Now that you’re familiar with this, you know, some of the first things that you need, but let’s take a look at what you need.
Let’s take a quick look at the ARM Mode and Thumb Mode.
On the ARM CPU, you can think of code execution as the meaning of how to interpret the code (how to interpret the code).It is divided into ARM Mode and Thumb Mode.
For ARM Mode, the anthropoments always use 32 bits.
For Thumb Mode, interpret the default 16 bits.
But this Thumb Mode is a bit more troubling.
As you can see, it’s more like a couple of times, but in the case of Thumb Mode, it’s 16 bits per bit, and it’s 32 bits.
So how would you categorize the code to be executed in the ARM Mode stamp mode?
It’s very simple.
As you know, the memory address loaded to run is stored in the PC (Program Counter).
If 0 0 bits of this address are 0, the ARM Mode is ARM Mode, and then the Thumb Mode is the Thumb mode.
And the CPU is written to bits 5 of the CPSR register that plays this information similar to the EFLAGS of Intel x86. If you are in theox mode, set the set to 1.
Then, let’s check the function of the function in the ARM Mode journal Thumb Mode journal.
For the first time, we’ll take the following code and debug it to the Android studio.
(Testing environment was conducted in an environment of Android marshmallow ARMv7.)
Our function, DebugTest() and fopen(), respectively, will look at the brake point of each mode and look at the brake point.
Let’s start by looking at what mode the current code is running.
Read the CPSR register to read 0x600F.
I need to look at bit 5, so binary changes …
Bit 5 is 1! Running in Thumb Mode.
And let’s look at the DebugTest() function, which was saved in this_function() function, in 0xEE831F8D
Bit zero!
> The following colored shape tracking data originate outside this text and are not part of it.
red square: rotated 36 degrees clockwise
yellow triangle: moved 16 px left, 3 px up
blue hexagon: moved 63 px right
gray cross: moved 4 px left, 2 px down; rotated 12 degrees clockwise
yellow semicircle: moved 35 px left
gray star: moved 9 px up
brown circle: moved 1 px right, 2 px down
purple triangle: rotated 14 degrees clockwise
It is Thumb Mode again! D : D
Here’s to you again!
And then we’ll look at it in detail, but in the diagram, the actual code is in alignment, and in fact, the execution is in alignment.
Something’s wrong with the assembly code?
So let’s clean up. Let’s explore the code of 0xEE831F8C.
Now the code is good!^^
It is important to refer to the code address again later, but it is very important to address the code address.
Let’s debug this code to IDA as an IDA and test the actual file.
Today we briefly found out about the ARM Mode and the Thumb Mode classification.
Next time we will learn about encoding.
Thanks and sorry for bad english :D.